Exercise aim >>
Find the lines below that contain the string "SCART". Copy each one.

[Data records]
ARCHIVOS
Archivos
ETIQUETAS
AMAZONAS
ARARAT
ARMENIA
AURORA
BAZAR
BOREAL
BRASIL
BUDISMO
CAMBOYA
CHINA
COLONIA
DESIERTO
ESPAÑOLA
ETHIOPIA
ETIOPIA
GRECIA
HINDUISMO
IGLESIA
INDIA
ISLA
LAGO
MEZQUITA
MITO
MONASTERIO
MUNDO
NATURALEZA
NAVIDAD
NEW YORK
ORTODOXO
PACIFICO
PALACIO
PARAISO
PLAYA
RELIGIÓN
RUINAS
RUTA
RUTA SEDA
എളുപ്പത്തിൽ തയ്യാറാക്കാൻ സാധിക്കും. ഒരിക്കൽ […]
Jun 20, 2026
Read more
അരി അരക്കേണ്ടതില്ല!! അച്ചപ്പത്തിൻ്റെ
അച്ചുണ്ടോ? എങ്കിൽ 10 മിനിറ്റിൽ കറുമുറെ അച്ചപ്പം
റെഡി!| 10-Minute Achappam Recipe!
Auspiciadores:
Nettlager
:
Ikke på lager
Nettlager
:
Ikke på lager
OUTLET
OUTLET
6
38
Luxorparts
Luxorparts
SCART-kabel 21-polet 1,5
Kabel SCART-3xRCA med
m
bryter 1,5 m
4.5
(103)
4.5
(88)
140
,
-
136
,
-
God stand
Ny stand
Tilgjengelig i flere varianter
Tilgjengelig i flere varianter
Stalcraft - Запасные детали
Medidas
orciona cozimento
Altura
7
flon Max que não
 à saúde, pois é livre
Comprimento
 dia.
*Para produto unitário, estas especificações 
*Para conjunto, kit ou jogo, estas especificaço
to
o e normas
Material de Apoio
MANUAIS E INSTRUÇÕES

Completed exercise >>
SCART-kabel 21-polet 1,5
Kabel SCART-3xRCA med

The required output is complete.